Water produced at oil wells

92 (1) If the water production from an oil well is 100 m3/1 000 m3 or more of the total liquid production and no test treater facilities are available, the water content of the oil may be determined by

(a) continuous proportional sampling of the produced liquids and accurate analysis of the sample, or

(b) an approved product analyzer.

(2) If the water production from an oil well is less than 100 m3/1 000 m3 of the total liquid production and no test treater facilities are available, the water content of the oil may be determined by centrifuging 2 samples taken at well-spaced intervals during each test and averaging the results or by methods described in subsection (1).

(3) If the total water production at an oil well or battery exceeds 50 m3 per month and the water cut is in excess of 5 m3/1 000 m3 of the total liquid production, the water must be separated from the oil and accurately gauged or metered at the well, battery or at a central treating facility.

(4) If the total water production from a multi-well battery is less than 50 m3 per month, the water production may be determined by totalling the calculated water production for each well based on its individual test rate as determined in accordance with section 91 (1).

(5) If the total water production from an oil well not grouped with others in a battery is less than 50 m3 per month, the water production may be determined by centrifuging 3-spot or proportional samples taken at well spaced intervals during the month and averaging the results.

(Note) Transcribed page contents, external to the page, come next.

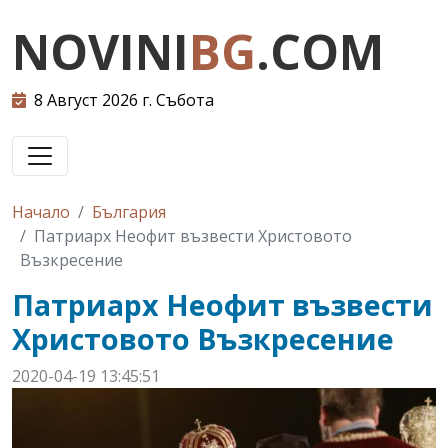
NOVINI
BG
.COM
8 Август 2026 г. Събота
Начало
България
Патриарх Неофит възвести Христовото
Възкресение
Патриарх Неофит възвести
Христовото Възкресение
2020-04-19 13:45:51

(6) If a proportional sampler is used to determine water production,

(a) a representative sample must be obtained, and

(b) the percentage water content must be determined by an accurate analysis of the fluid sample according to the American Society of Testing Materials Procedure.

(7) If a product analyzer is used to determine water production, it must be maintained in accurate calibration.

Water produced at gas wells

93 (1) Water production that is separated at a gas well or central facility must be measured by a means approved by an authorized commission employee.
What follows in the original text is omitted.